DCSIMG

Lorry drivers get green light to speed up on A9

The initial trial will last for 36 months and will allow HGVs to travel at 50mph. Picture: Jacky Ghossein

The initial trial will last for 36 months and will allow HGVs to travel at 50mph. Picture: Jacky Ghossein

  • by ALISTAIR MUNRO
 

Lorry drivers are to be allowed to increase their speed to 50mph on single-carriageway sections of the notorious A9, dubbed Scotland’s most dangerous road.

The move, announced by Scottish Government transport minister Keith Brown, has been widely welcomed by campaigners.

Hauliers believe it will provide a boost to the freight industry, while others hope it will reduce the frustration of other motorists held back by HGVs over 7.5 tonnes travelling at 40mph.

Mr Brown said a 36-month trial of the 50mph limit would be introduced on the Inverness to Perth route at the same time as a controversial average speed cameras project on the road, which the government believes will cut deaths.

Once all the legislation is passed, it is anticipated the new HGV limit will be in place by spring next year, in time for the Commonwealth Games and Ryder Cup being hosted in Scotland.

Mid-Scotland and Fife Conservative MSP Murdo Fraser, who is head of the “Dual the A9” campaign, and has been calling for a speed-limit increase for some time, said: “This is a victory for common sense.

“I am pleased that the Scottish Government is listening to the calls of road users, politicians and campaigners.”

He said the deadly reputation of the A9 was built on its confusing layout, with accidents caused by frustrated drivers overtaking slow-moving goods vehicles.

Mr Fraser added: “This move is good news for road safety, business and the economy, and if successful will hopefully become permanent.”

Phil Flanders, Scottish director of the Road Haulage Association, said the decision would come as a huge relief to the

industry.

“We will be doing all we can to ensure the pilot is a success and that it will benefit not just the freight industry but the whole of Scotland’s economy.”
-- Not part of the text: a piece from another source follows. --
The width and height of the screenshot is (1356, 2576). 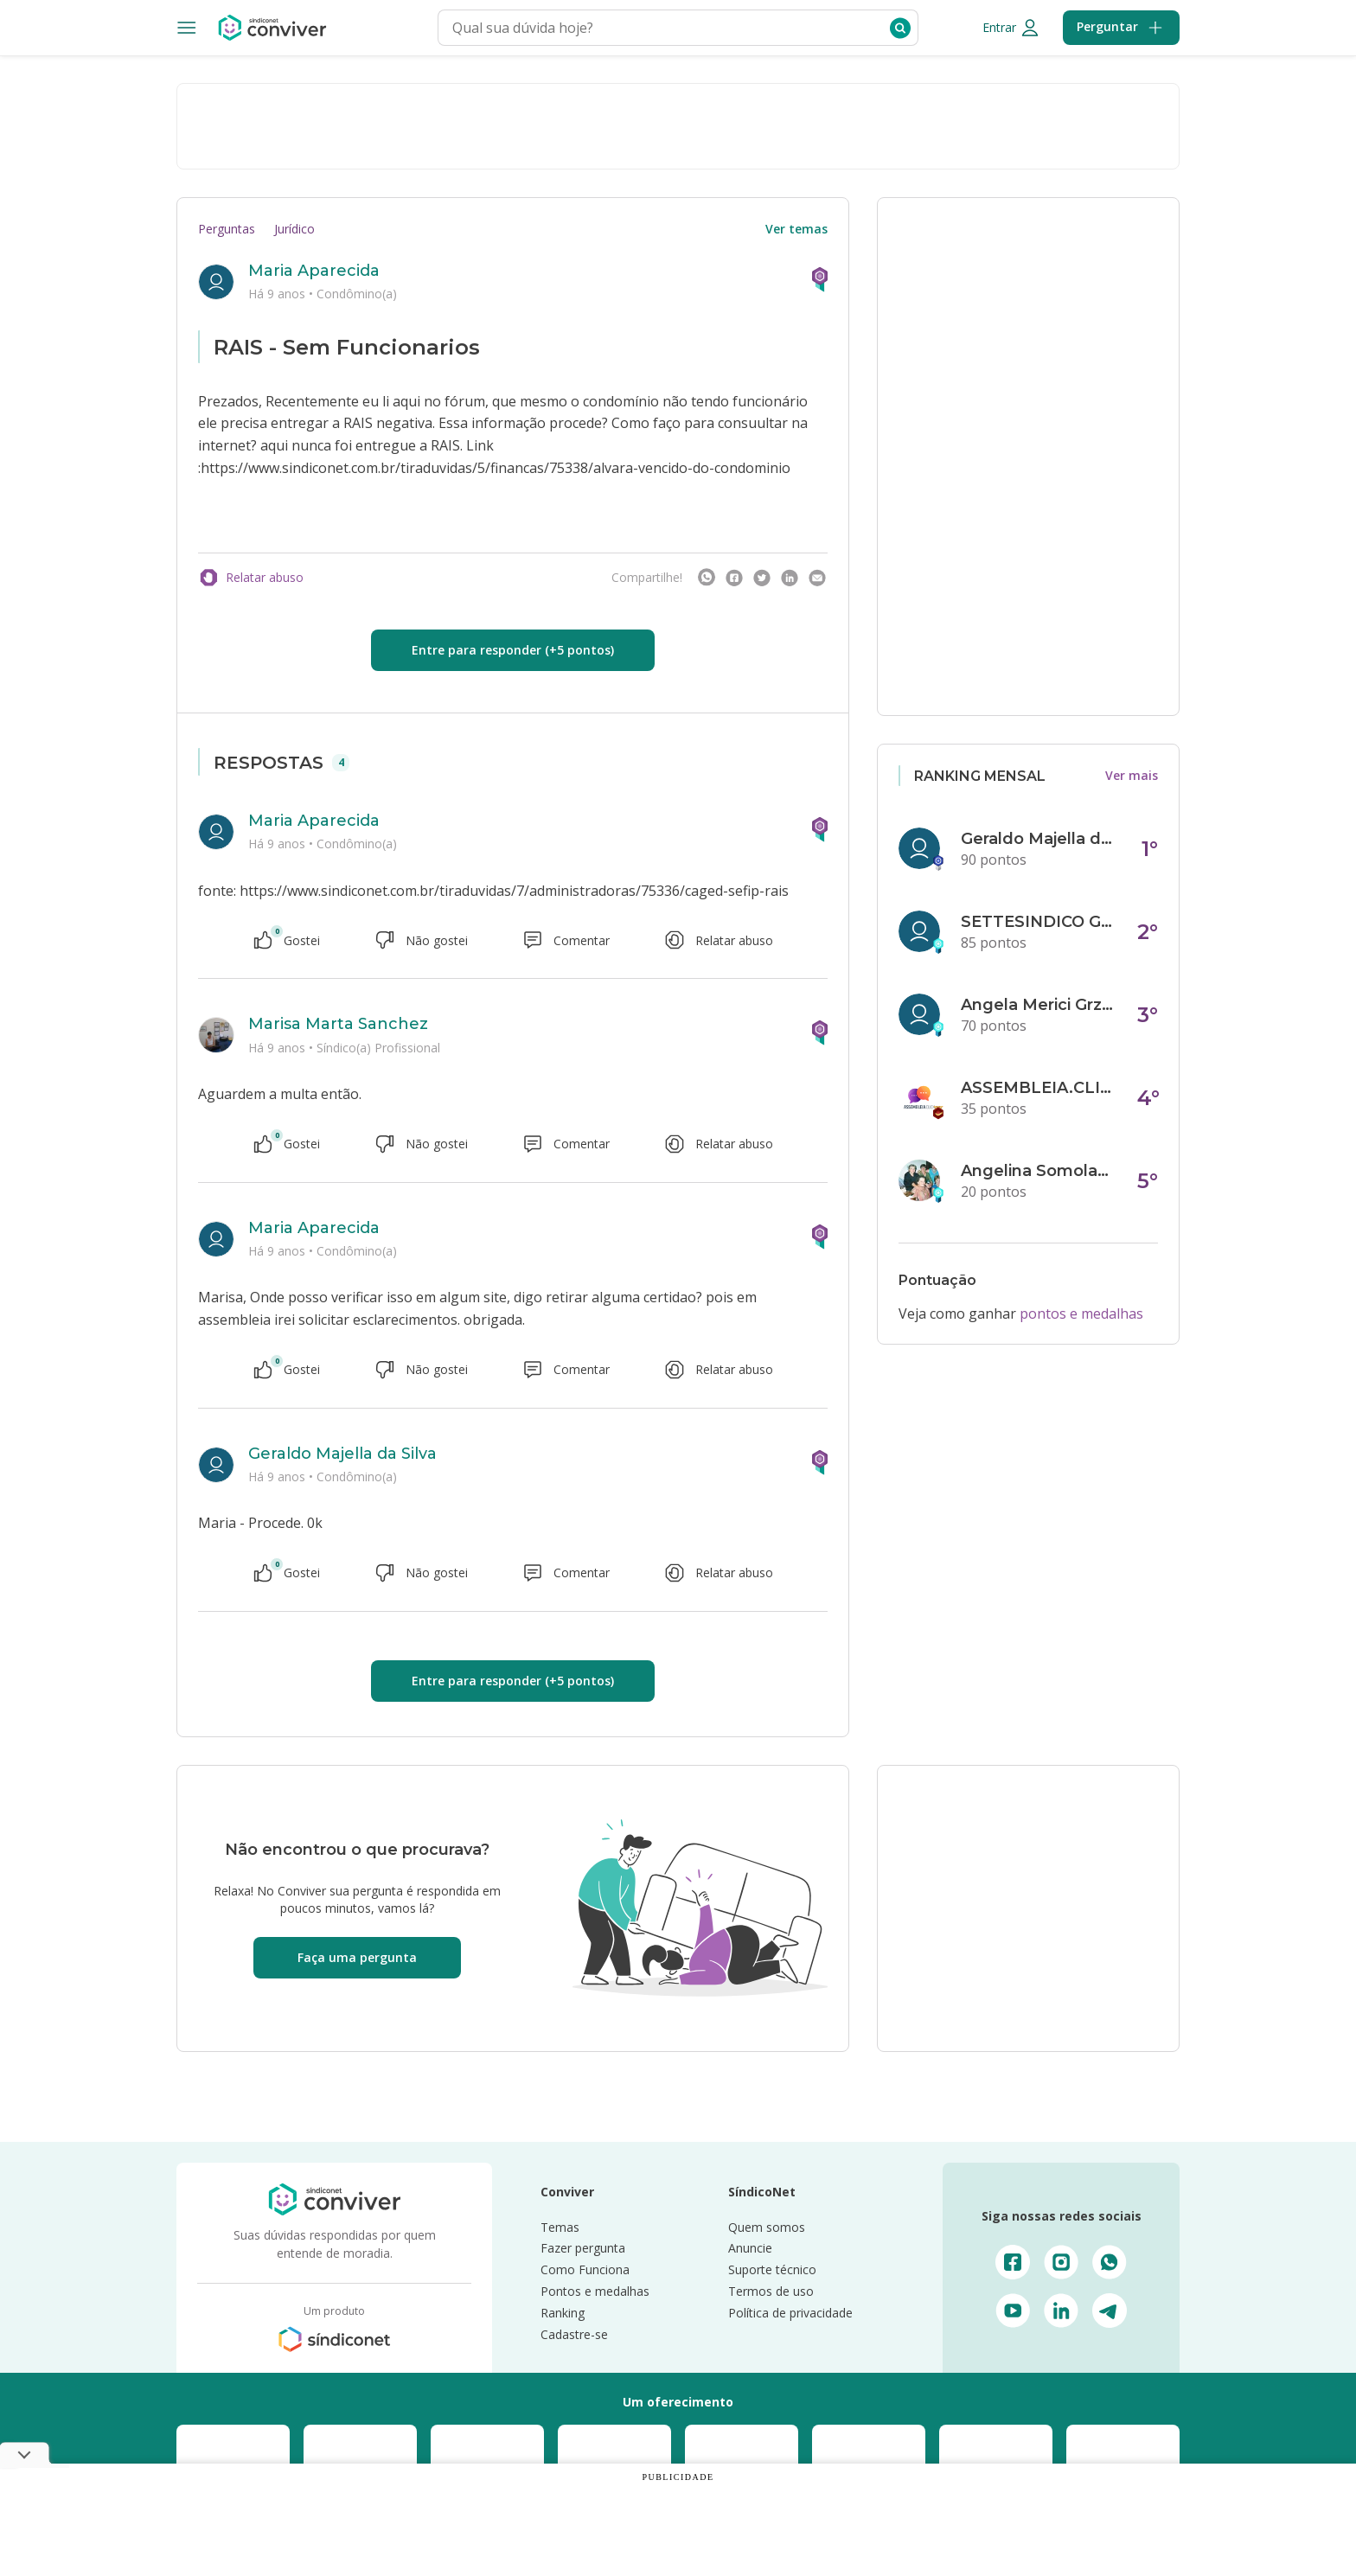 I want to click on Geraldo Majella da Silva, so click(x=342, y=1453).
The Freight Transport Association (FTA) has also stated its support for the new measure.

Malcolm Bingham, FTA head of road network management policy, said: “We welcome the opportunity of such a trial as we believe the current differential in speed limits between HGVs and other vehicles increases the road-safety risk.

“This trial will provide some much-needed evidence to help determine if there are any advantages, on safety grounds, to set the speed limit of an HGV to 50mph.”

Mr Brown said that the A9 was one of Scotland’s most important links and the pilot was just one of the many engineering, enforcement and education measures being introduced to improve the safety and operation the route ahead of dualling.